Esta obsesión del método bien pudiera aparecérsenos como un deseo encubierto por razonar indirectamente el sentido de la facticidad, y es que no hay mejor camino, aunque desde luego sí más directo, de amarrar tal facticidad que no sea a la vez apropiarse de la esencia del mundo de la que se deducirían más cómodamente nuestras obligaciones éticas y prácticas, aquellas que serían a su vez las que darían la dirección apropiada a nuestra vida.

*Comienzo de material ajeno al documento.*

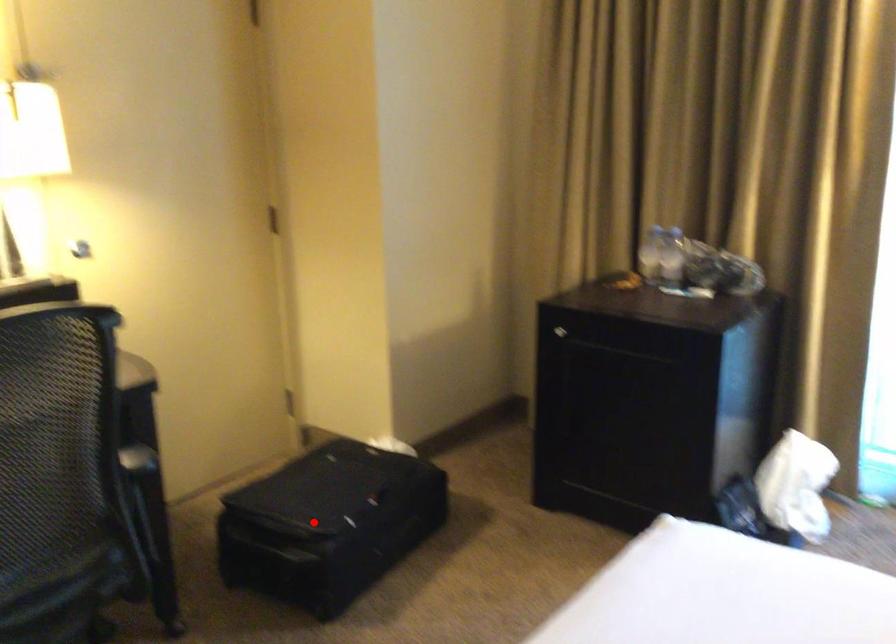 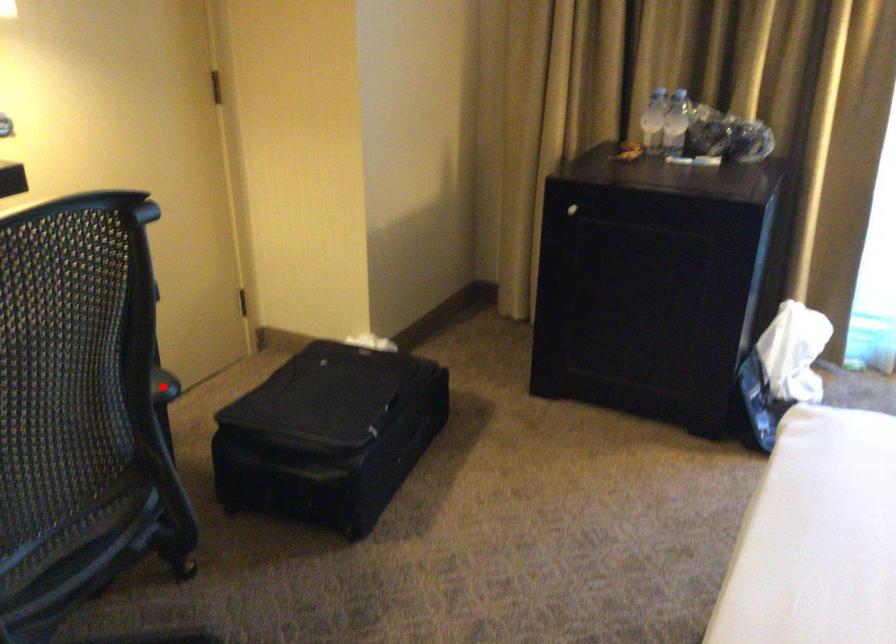 I am providing you with two images of the same scene from different viewpoints. A red point is marked on the first image and another point is marked on the second image. Do the highlighted points in image1 and image2 indicate the same real-world spot?

No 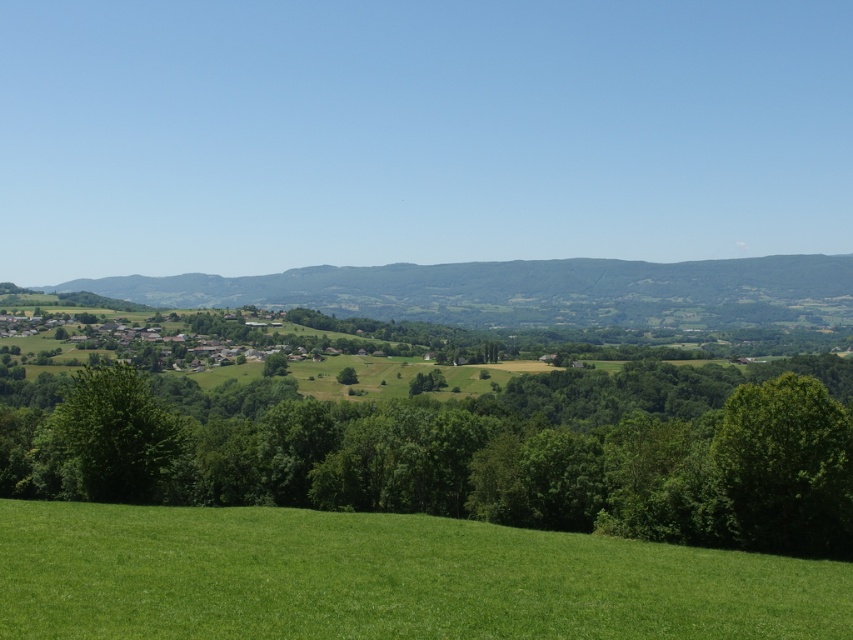 Question: Is green grassy field at lower center further to the viewer compared to green leafy tree at right?

Choices:
 (A) yes
 (B) no

Answer: (B)

Question: Is green leafy tree at center bigger than green grassy field at lower center?

Choices:
 (A) yes
 (B) no

Answer: (A)

Question: Is green leafy tree at right to the right of green leafy tree at lower left from the viewer's perspective?

Choices:
 (A) yes
 (B) no

Answer: (A)

Question: Among these points, which one is farthest from the camera?

Choices:
 (A) (614, 396)
 (B) (138, 468)

Answer: (A)

Question: Estimate the real-world distances between objects in this image. Which object is farther from the green leafy tree at lower left?

Choices:
 (A) green grassy field at lower center
 (B) green leafy tree at center

Answer: (B)

Question: Which point appears farthest from the camera in this image?

Choices:
 (A) (695, 400)
 (B) (817, 577)
 (C) (819, 451)

Answer: (A) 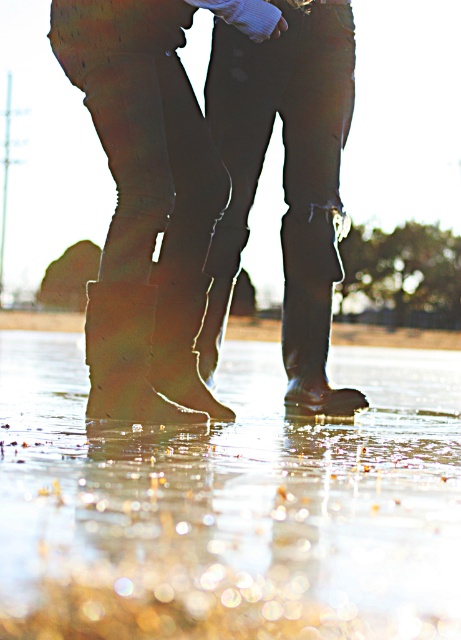 Which of these two, clear water at lower center or leather boots at center, stands shorter?

Standing shorter between the two is clear water at lower center.

The height and width of the screenshot is (640, 461). I want to click on clear water at lower center, so click(231, 504).

Where is `clear water at lower center`? This screenshot has height=640, width=461. clear water at lower center is located at coordinates (231, 504).

Where is `clear water at lower center`? clear water at lower center is located at coordinates (231, 504). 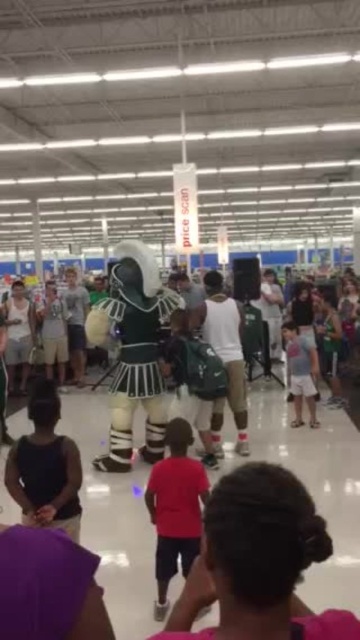 You are a photographer planning to take a group photo of the red matte shirt at center and light blue denim shorts at center. What is the minimum distance you need to step back to ensure both are fully in frame?

The red matte shirt at center and light blue denim shorts at center are 2.98 meters apart from each other. To ensure both are fully in frame, the photographer needs to step back at least 2.98 meters.

You are standing at the entrance of the store and see the knight costume in the foreground. There is a red matte shirt at center marked by point (x=174, y=508). If you walk directly towards the knight costume, will you pass through the location of the red matte shirt at center?

The point (x=174, y=508) marks the red matte shirt at center. Since you are walking directly towards the knight costume, which is in the foreground and facing the crowd, your path would lead you past the red matte shirt at center located at that point. Therefore, yes, you will pass through the location of the red matte shirt at center.

You are a customer in the store and you want to buy a shirt and shorts. You see the red matte shirt at center and the light blue denim shorts at center. Which one has a larger size?

The red matte shirt at center is bigger than the light blue denim shorts at center, so the shirt has a larger size. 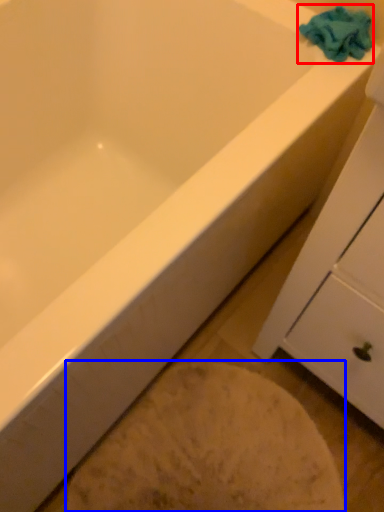 Question: Which of the following is the farthest to the observer, bath towel (highlighted by a red box) or porcelain (highlighted by a blue box)?

Choices:
 (A) bath towel
 (B) porcelain

Answer: (A)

Entonces podríamos imaginarnos a Descartes como un individuo que nunca se conoció verdaderamente a sí mismo, pero que en cuanto era un humano, y por tanto, procedía con las mismas inquietudes y necesidades, sabía que tendría que dar cuenta de tal facticidad, y su método fue nada más un rodeo alargado para de alguna manera deducir, como el que arranca una manzana de un árbol, aquella cosa que es la más difícil de pensar que no es otra que la facticidad humana sin su referencia esencial.
Todos estos pensadores del método tuvieron algunas cosas claras, como que su deseo enfermizo de verdad era más natural aún que la necesidad misma de sobrevivir a su finitud, y por ello muchos de ellos no podían soportar una vida fuera de la luz de la razón, en cuanto que comprendían que la razón era a su vez la verdadera luz.
Pero el mismo genio alemán de Goethe que fue el que le llevó a decir en la hora de su muerte esa famosa frase de “quiero más luz”, fue también el genuino creador de esas poesías báquicas que forman el Diván Occidental-Oriental en las que llega a comprender la necesidad de una lucidez que no venga dada de forma inmediata, sino que atraviese paradójicamente los opuestos de la razón y la cordura, una lucidez que descansa en el vino, la poesía, la demencia, la entrega pura a lo demoníaco.
Y de nuevo es Platón el que razona de forma perfecta la necesidad de que las virtudes dionisíacas no pueden ser gratuitas, criticando aquella idea de que por culpa de Hera Dioniso habría castigado a los hombres con la borrachera. No; el vino formaba parte de aquel otro camino hacia la lucidez que llegaba de Oriente, del espíritu que Goethe vio en lo fáustico, en lo que era por naturaleza superior a la razón.
Por eso es que, puestos a admitir la necesidad de un método, sugiero el aprovechamiento de esa luz diferente que otorgan los éxtasis poéticos y las alucinaciones hipnóticas, en las que las diferencias entre lo profético, lo poético y lo filosófico se disuelven como los ojos de ese amante de los placeres mundanos en la peligrosa dulzura del vino, y somos privilegiados temporalmente por unos dioses que se han mostrado compadecidos ante el trauma originario de ser humano.